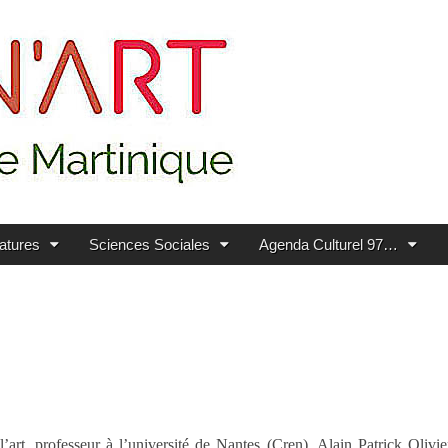
ratures
Sciences Sociales
Agenda Culturel 97…
’art, professeur à l’université de Nantes (Cren), Alain Patrick Oliv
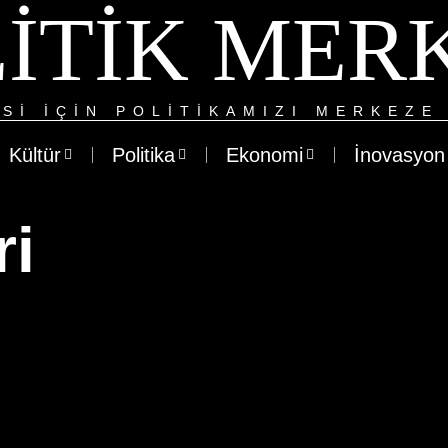
ITIK MER
SI IÇIN POLITIKAMIZI MERKEZE 
Kültür
Politika
Ekonomi
İnovasyon
ri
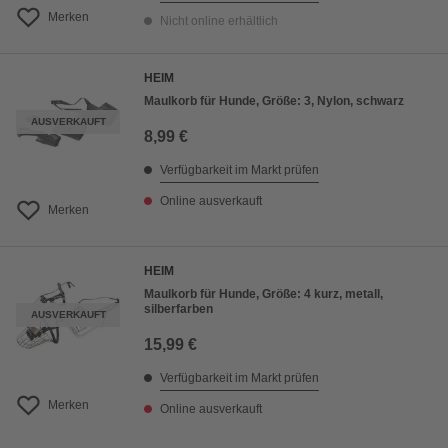
Merken
Nicht online erhältlich
HEIM
Maulkorb für Hunde, Größe: 3, Nylon, schwarz
AUSVERKAUFT
8,99 €
Verfügbarkeit im Markt prüfen
Online ausverkauft
Merken
HEIM
Maulkorb für Hunde, Größe: 4 kurz, metall,
silberfarben
AUSVERKAUFT
15,99 €
Verfügbarkeit im Markt prüfen
Merken
Online ausverkauft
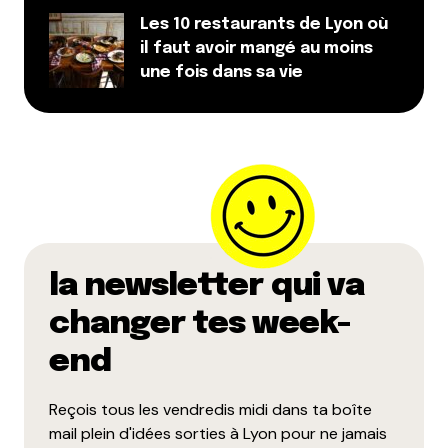
Les 10 restaurants de Lyon où
il faut avoir mangé au moins
une fois dans sa vie
la newsletter qui va
changer tes week-
end
Reçois tous les vendredis midi dans ta boîte
mail plein d'idées sorties à Lyon pour ne jamais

□ □ □ □ □

▸ DESCRIPTION OF THE TASK: The lines from the start of the data through the line that contains "Maulkorb für Hunde, Größe: 3, Nylon, schwarz" are to be returned exactly, please, with both ends included and every picture left out.

▸ YOUR RESPONSE:
ratures
Sciences Sociales
Agenda Culturel 97…
’art, professeur à l’université de Nantes (Cren), Alain Patrick Oliv
ITIK MER
SI IÇIN POLITIKAMIZI MERKEZE 
Kültür
Politika
Ekonomi
İnovasyon
ri
Merken
Nicht online erhältlich
HEIM
Maulkorb für Hunde, Größe: 3, Nylon, schwarz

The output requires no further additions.